Lightweight Open-Source TTS Model 'Kani-TTS-2' Released
A new open-source text-to-speech model, Kani-TTS-2, has been released. The 400M parameter model supports voice cloning and requires only 3GB of VRAM to run. Its small footprint makes advanced voice synthesis viable for edge computing and other resource-constrained environments.
- Kani-TTS-2's architecture avoids traditional mel-spectrograms by treating audio as a language; it uses a two-stage process, first generating audio tokens with a 350M parameter LiquidAI LFM2 backbone, and then synthesizing a 22kHz waveform using an NVIDIA NanoCodec. - The model's zero-shot voice cloning does not require fine-tuning.
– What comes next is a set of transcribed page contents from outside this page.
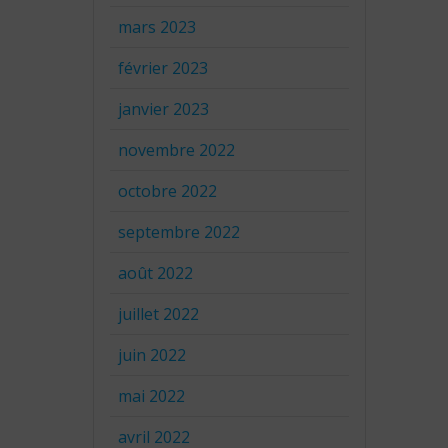
mars 2023
février 2023
janvier 2023
novembre 2022
octobre 2022
septembre 2022
août 2022
juillet 2022
juin 2022
mai 2022
avril 2022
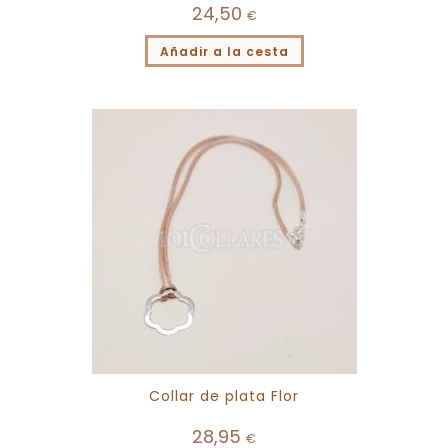
24,50
€
Añadir a la cesta
Collar de plata Flor
28,95
€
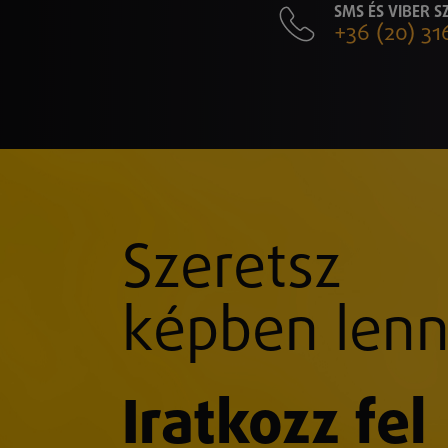
SMS ÉS VIBER 
+36 (20) 31
Szeretsz
képben lenn
Iratkozz fel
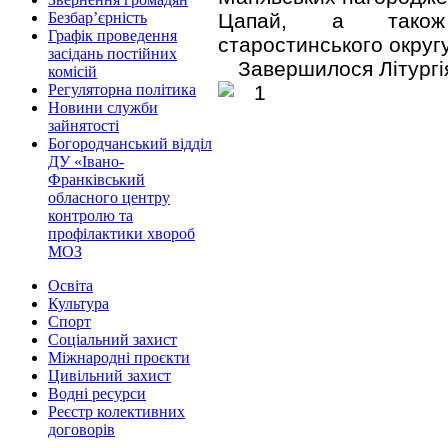
Цапай, а також с
Безбар’єрність
Графік проведення
старостинського округ
засідань постійних
Завершилося Літургі
комісій
Регуляторна політика
Новини служби
зайнятості
Богородчанський відділ
ДУ «Івано-
Франківський
обласного центру
контролю та
профілактики хвороб
МОЗ
Освіта
Культура
Спорт
Соціальний захист
Міжнародні проєкти
Цивільний захист
Водні ресурси
Реєстр колективних
договорів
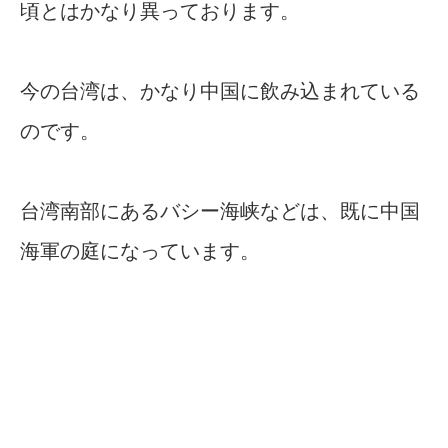
頃とはかなり異っております。
今の台湾は、かなり中国に飲み込まれている
のです。
台湾南部にあるバシー海峡などは、既に中国
海軍の庭になっています。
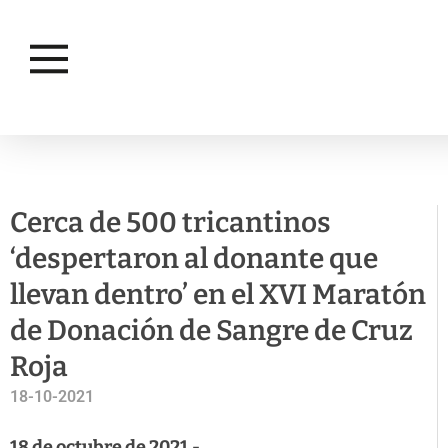
CAMPAÑAS
SALUD PÚBLICA
Cerca de 500 tricantinos
‘despertaron al donante que
llevan dentro’ en el XVI Maratón
de Donación de Sangre de Cruz
Roja
18-10-2021
18 de octubre de 2021.-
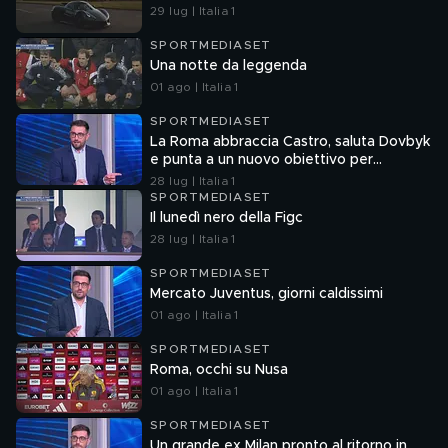
29 lug | Italia 1
SPORTMEDIASET
Una notte da leggenda
01 ago | Italia 1
SPORTMEDIASET
La Roma abbraccia Castro, saluta Dovbyk
e punta a un nuovo obiettivo per
l'attacco
28 lug | Italia 1
SPORTMEDIASET
Il lunedì nero della Figc
28 lug | Italia 1
SPORTMEDIASET
Mercato Juventus, giorni caldissimi
01 ago | Italia 1
SPORTMEDIASET
Roma, occhi su Nusa
01 ago | Italia 1
SPORTMEDIASET
Un grande ex Milan pronto al ritorno in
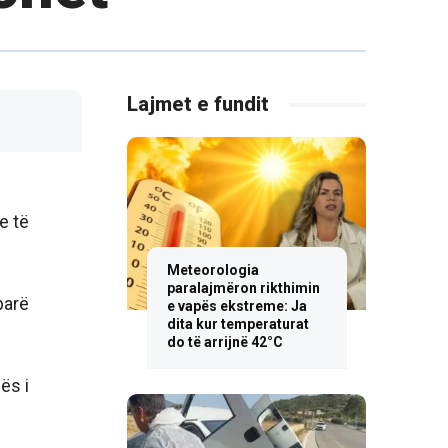
Lajmet e fundit
e të
Meteorologia
paralajmëron rikthimin
parë
e vapës ekstreme: Ja
dita kur temperaturat
do të arrijnë 42°C
ës i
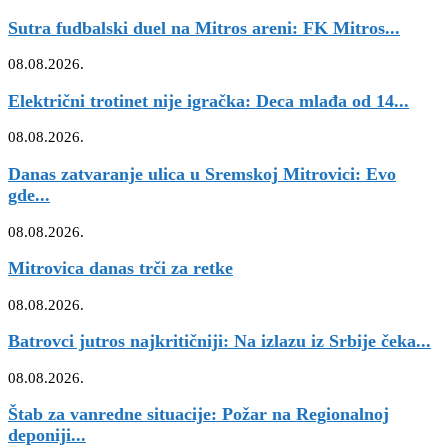
Sutra fudbalski duel na Mitros areni: FK Mitros...
08.08.2026.
Električni trotinet nije igračka: Deca mlađa od 14...
08.08.2026.
Danas zatvaranje ulica u Sremskoj Mitrovici: Evo
gde...
08.08.2026.
Mitrovica danas trči za retke
08.08.2026.
Batrovci jutros najkritičniji: Na izlazu iz Srbije čeka...
08.08.2026.
Štab za vanredne situacije: Požar na Regionalnoj
deponiji...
Instead, it generates speaker embeddings from a short reference audio clip to instantly apply a voice's characteristics to the synthesized text. - Training was notably efficient, with the English model being trained on 10,000 hours of high-quality speech data in just 6 hours using a cluster of 8 NVIDIA H100 GPUs. - It achieves a Real-Time Factor (RTF) of 0.2, capable of generating 10 seconds of audio in approximately 2 seconds on consumer-grade GPUs like an RTX 3060. - The model is released by the team at nineninesix.ai under an Apache 2.0 license, permitting commercial use. - Along with the model, the developers have open-sourced the entire pretraining framework, including tools for FSDP multi-GPU training and Flash Attention 2, to enable users to train the TTS model on new languages or accents. - Current limitations include performance degradation on audio inputs that exceed 40 seconds and potential biases in prosody or pronunciation inherited from the training data. - The model is available on Hugging Face, with both English (Kani-TTS-2-EN) and Portuguese (Kani-TTS-2-PT) versions released.